There are N processes, which are activated in a cyclic manner, i.e., process i activates process i + 1 and after process n process 1 is activated again. Moreover, a process may never be re-activated before it has terminated. The scheduler is built from n cyclers who are positioned in a ring. The first cycler plays a special role as it starts up the system. - Non-deterministic two-hop coloring protocol in rings [6].
It is a protocol to make nodes to recognize their neighbors in a ring. In fact, it is a general algorithm that enables each node in a degree-bounded graph to distinguish between its neighbors. The graph is colored such that any two nodes adjacent to the same node have different colors. More precisely, for each node v, if u and w are distinct neighbors of v, then u and w must have different colors. (u,w) is called a two-hop pair. - Self-stabilizing leader election protocol in complete graph [7].
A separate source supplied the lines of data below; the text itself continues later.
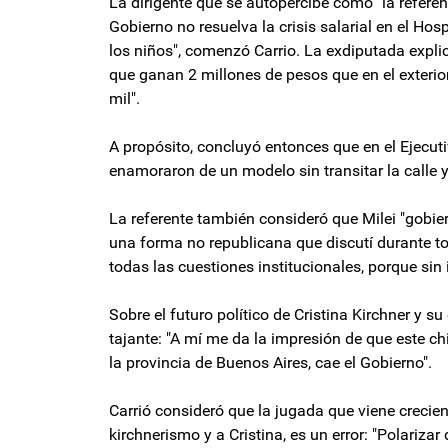
La dirigente que se autopercibe como "la referen
Gobierno no resuelva la crisis salarial en el Hos
los niños", comenzó Carrio. La exdiputada expli
que ganan 2 millones de pesos que en el exteri
mil".
A propósito, concluyó entonces que en el Ejecutiv
enamoraron de un modelo sin transitar la calle 
La referente también consideró que Milei "gobie
una forma no republicana que discutí durante tod
todas las cuestiones institucionales, porque sin 
Sobre el futuro político de Cristina Kirchner y s
tajante: "A mí me da la impresión de que este ch
la provincia de Buenos Aires, cae el Gobierno".
Carrió consideró que la jugada que viene crecie
kirchnerismo y a Cristina, es un error: "Polariza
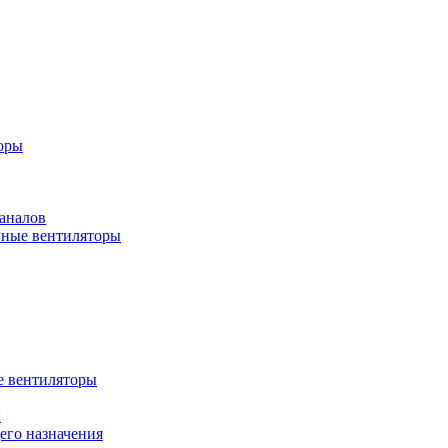
оры
аналов
ные вентиляторы
 вентиляторы
ы
го назначения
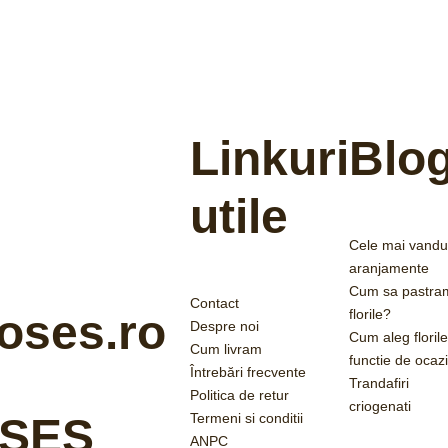
Linkuri
Blo
utile
Cele mai vandu
aranjamente
Cum sa pastra
Contact
florile?
oses.ro
Despre noi
Cum aleg florile
Cum livram
functie de ocaz
Întrebări frecvente
Trandafiri
Politica de retur
criogenati
Termeni si conditii
SES
ANPC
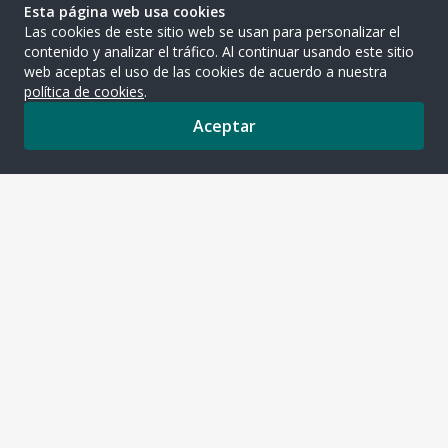
Esta página web usa cookies
Las cookies de este sitio web se usan para personalizar el
contenido y analizar el tráfico. Al continuar usando este sitio
web aceptas el uso de las cookies de acuerdo a nuestra
política de cookies
.
Aceptar
0
ASOCIACION CIUDAD DE LOS NIÑOS DE
LA INMACULADA
Jirón Enrique León García 377 Urb. Chama - Surco
gestionpanaderia@ciudaddelosninos.com.pe
948801738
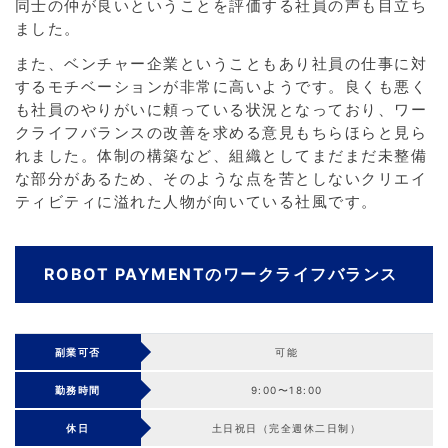
同士の仲が良いということを評価する社員の声も目立ち
ました。
また、ベンチャー企業ということもあり社員の仕事に対
するモチベーションが非常に高いようです。良くも悪く
も社員のやりがいに頼っている状況となっており、ワー
クライフバランスの改善を求める意見もちらほらと見ら
れました。体制の構築など、組織としてまだまだ未整備
な部分があるため、そのような点を苦としないクリエイ
ティビティに溢れた人物が向いている社風です。
ROBOT PAYMENTのワークライフバランス
副業可否
可能
勤務時間
9:00〜18:00
休日
土日祝日（完全週休二日制）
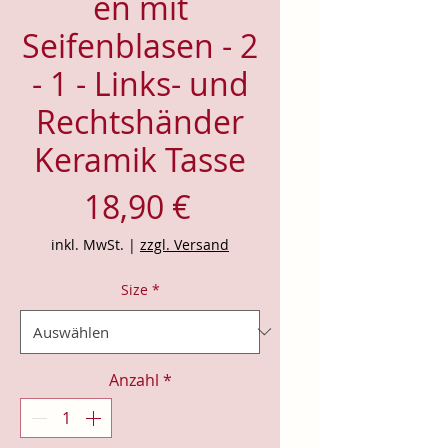
en mit
Seifenblasen - 2
- 1 - Links- und
Rechtshänder
Keramik Tasse
Preis
18,90 €
inkl. MwSt.
|
zzgl. Versand
Size
*
Anzahl
*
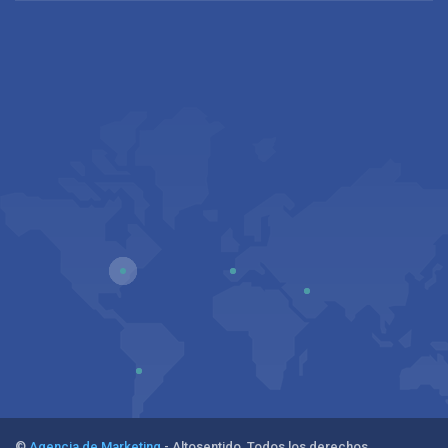
©
Agencia de Marketing
- Altosentido. Todos los derechos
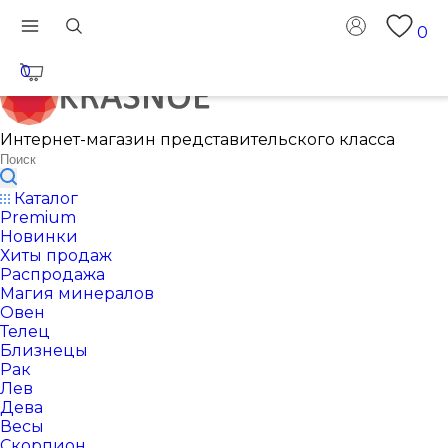
0
0
Интернет-магазин представительского класса
Каталог
Premium
Новинки
Хиты продаж
Распродажа
Магия минералов
Овен
Телец
Близнецы
Рак
Лев
Дева
Весы
Скорпион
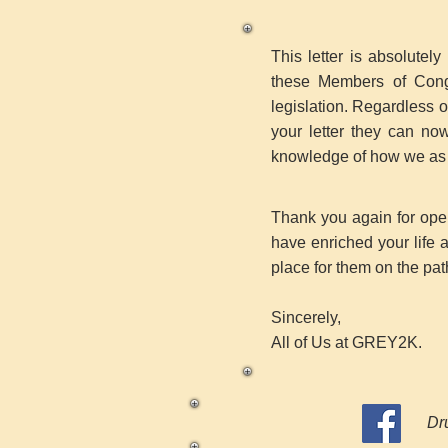
This letter is absolutel
these Members of Congr
legislation. Regardless 
your letter they can no
knowledge of how we as a
Thank you again for open
have enriched your life 
place for them on the path
Sincerely,
All of Us at GREY2K.
Dru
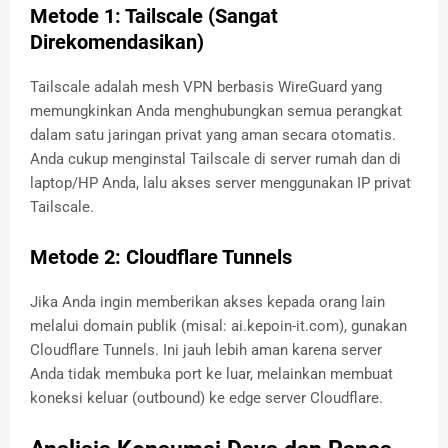
Metode 1: Tailscale (Sangat
Direkomendasikan)
Tailscale adalah mesh VPN berbasis WireGuard yang
memungkinkan Anda menghubungkan semua perangkat
dalam satu jaringan privat yang aman secara otomatis.
Anda cukup menginstal Tailscale di server rumah dan di
laptop/HP Anda, lalu akses server menggunakan IP privat
Tailscale.
Metode 2: Cloudflare Tunnels
Jika Anda ingin memberikan akses kepada orang lain
melalui domain publik (misal: ai.kepoin-it.com), gunakan
Cloudflare Tunnels. Ini jauh lebih aman karena server
Anda tidak membuka port ke luar, melainkan membuat
koneksi keluar (outbound) ke edge server Cloudflare.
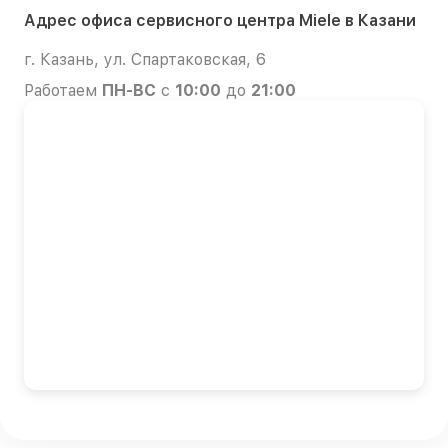
Адрес офиса сервисного центра Miele в Казани
г. Казань, ул. Спартаковская, 6
Работаем
ПН-ВС
с
10:00
до
21:00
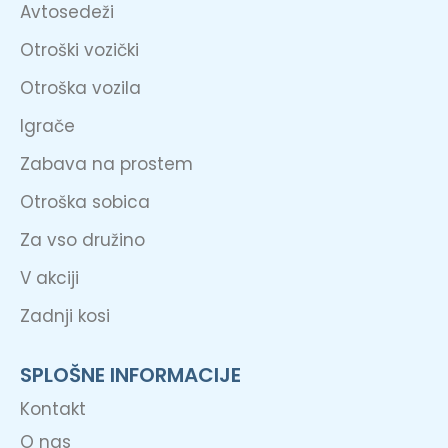
Avtosedeži
Otroški vozički
Otroška vozila
Igrače
Zabava na prostem
Otroška sobica
Za vso družino
V akciji
Zadnji kosi
SPLOŠNE INFORMACIJE
Kontakt
O nas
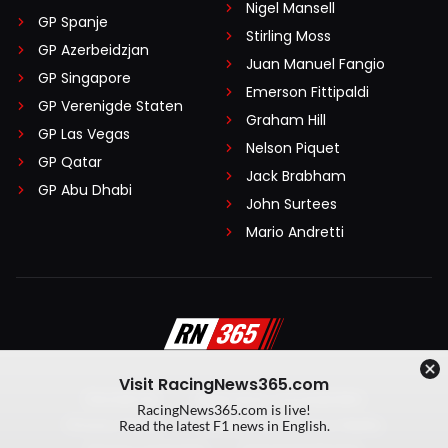
Nigel Mansell
GP Spanje
Stirling Moss
GP Azerbeidzjan
Juan Manuel Fangio
GP Singapore
Emerson Fittipaldi
GP Verenigde Staten
Graham Hill
GP Las Vegas
Nelson Piquet
GP Qatar
Jack Brabham
GP Abu Dhabi
John Surtees
Mario Andretti
Visit RacingNews365.com
Disclaimer
Algemene voorwaarden
RacingNews365.com is live!
Privacy Policy
Created by On Your Marks
Read the latest F1 news in English.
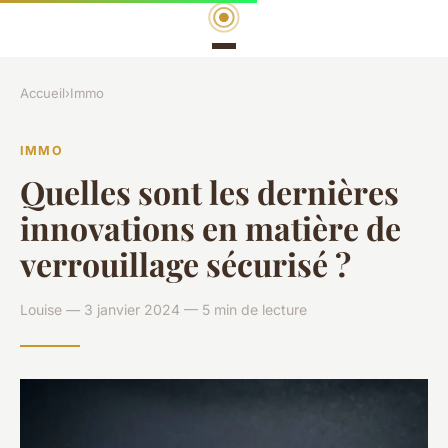
Accueil
›
Immo
IMMO
Quelles sont les dernières
innovations en matière de
verrouillage sécurisé ?
Louise — 3 janvier 2024 — 5 min de lecture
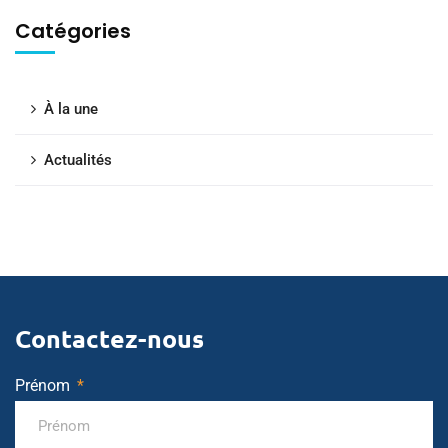
Catégories
À la une
Actualités
Contactez-nous
Prénom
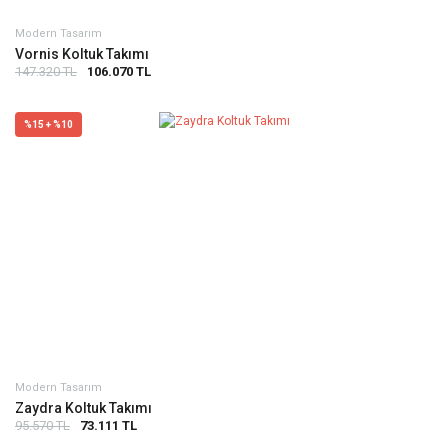
Modern Tasarım
Vornis Koltuk Takımı
147.320 TL
106.070 TL
%15 + %10
Modern Tasarım
Zaydra Koltuk Takımı
95.570 TL
73.111 TL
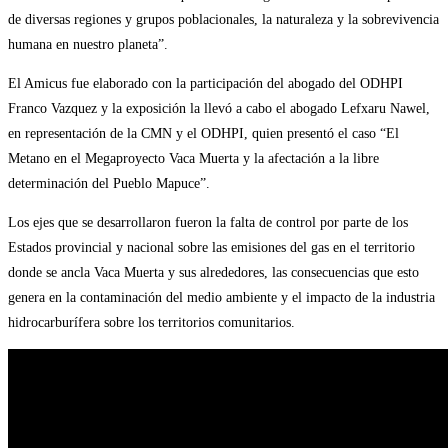
de diversas regiones y grupos poblacionales, la naturaleza y la sobrevivencia
humana en nuestro planeta”.
El Amicus fue elaborado con la participación del abogado del ODHPI
Franco Vazquez y la exposición la llevó a cabo el abogado Lefxaru Nawel,
en representación de la CMN y el ODHPI, quien presentó el caso “El
Metano en el Megaproyecto Vaca Muerta y la afectación a la libre
determinación del Pueblo Mapuce”.
Los ejes que se desarrollaron fueron la falta de control por parte de los
Estados provincial y nacional sobre las emisiones del gas en el territorio
donde se ancla Vaca Muerta y sus alrededores, las consecuencias que esto
genera en la contaminación del medio ambiente y el impacto de la industria
hidrocarburífera sobre los territorios comunitarios.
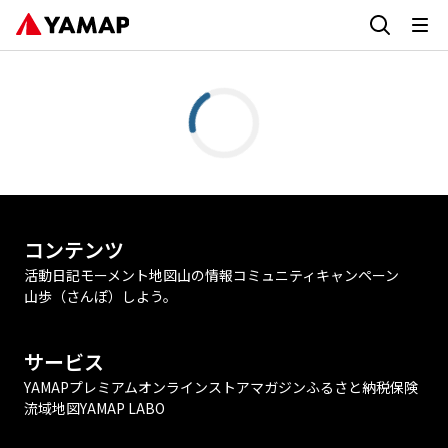
コンテンツ
活動日記
モーメント
地図
山の情報
コミュニティ
キャンペーン
山歩（さんぽ）しよう。
サービス
YAMAPプレミアム
オンラインストア
マガジン
ふるさと納税
保険
流域地図
YAMAP LABO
Each agent has one bit of memory, denoting being the leader or not. There is a leader detector in the network to signal the presence of a leader and to broadcast a boolean value corresponding to the signal to each agent. The detector is not guaranteed to give correct answers all the time, but it will eventually give a correct answer permanently. This protocol guarantees that a unique leader will eventually be elected. - Self-stabilizing leader election protocol in directed rooted trees [8].
This system models a leader-election algorithm for directed rooted tree of odd size. - Self-stabilizing leader election protocol in ring [7].
This system models a leader-election algorithm for network rings using a leader detector. - Hanoi puzzle.
The tower of hanoi is a classic mathematical puzzle. It consists of three pegs and a number of disks N of different sizes can be put onto a peg. You may move the top disk from one peg to the top of another peg at a time. At no time can a larger disk be put on top of a smaller disk. Initially, all disks are stacked at one rod(called the initial rod) in order from the largest at the bottom to the smallest at the top. The other two rods are empty. The goal is to find the minimum number of moves to move all the disks to another rod. - Scheduling the social golfer problem [9].
The social golfer problem was first posted on sci.op-research in May 1998. It is a famous combinational optimization problem. The task is to schedule N = G × P golfers into G groups of P players in W weeks, such that no two golfers play in the same group more than once. Here we consider a heuristic tabu-search scheduling algorithm for this problem proposed in [9]. It consider a special case of the problem where G is a prime, S = G and W = G + 1. For week 0, the schedule is generated randomly such that each position has one distinct golfer. For any following week w, any group i, any position j, the algorithm chooses the golfer in week 0 whose position is (i+(w -1)×j) mod S in group j. A configuration of the system is written in the form G-S-W where G is the number of groups, S is the number of golfers in one group and W is the number of weeks.